Sunday 18 March 2018

What Lies Beneath: Ha'penny Bridge by John Nolan

Ha'penny Bridge by John Nolan, Acrylic on canvas, courtesy of the artist

Ha'penny Bridge by John Nolan
Ha'penny Bridge by John Nolan

Niall MacMonagle

John Nolan is a second generation Dub. Phibsboro, Clontarf, Drumcondra his territory. A Shomera in his back garden is his studio and he works there seven days a week.

Nolan teaches morning and evening classes but "afternoons are my own and weekends, that's your time for your own work".

Over 40 years he has produced a body of work that includes cityscapes, seascapes, abstracts and portraits.
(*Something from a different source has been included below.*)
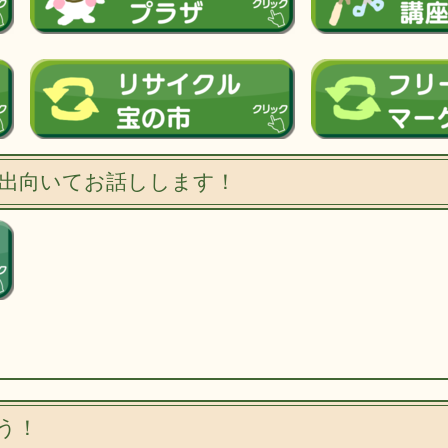
出向いてお話しします！
う！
Though dropping out of NCAD in his 20s - "I'm in it for the long haul" - art has been a part of his life since he was a child.

"My father gave us a blank kitchen wall and my two sisters, my brother and I were allowed the freedom to draw and paint all over it. When we were done my father would whitewash it over and away we'd go again".

Ha'penny Bridge, part of Nolan's Starry night in Dublin series, honours the city he loves and Van Gogh whom he admires. Originally called Wellington Bridge, for Dublin-born Duke of Wellington who defeated Napoleon in 1815, and officially known, since 1922, as the Liffey Bridge, the 30,000 who cross it daily call it the Ha'penny Bridge.

Made of iron mined in Sliabh an Iarainn in Leitrim, it was cast in Shropshire and opened on May 19, 1816.

Looking west, in crepuscular light, the curved Ha'penny Bridge is empty and beautiful. With artistic licence, the dazzling stars that Van Gogh saw in Arles here shine down on Dublin.

The arched lamps glow as do "Stop" traffic lights. Ochre and reds shimmer and trickle down the curiously, improbably blue Liffey.

Far from Dublin, Dolcezza, one of Canada's leading fashion designers, has featured Nolan's work in its Fall 2016 collection and in Modern Ireland in 100 Artworks, John Nolan's painting of the inseparable Joyce and Nora Barnacle, was chosen to accompany the Ulysses entry.

Nolan never paints in silence. Thelonius Monk, Keith Jarrett, Chet Baker with their jazzy rhythms keep him company.

Using brush, cloth, palette knife and fingers, those same jazzy rhythms find their way on to the canvas. It's the Ha'penny Bridge in swing time.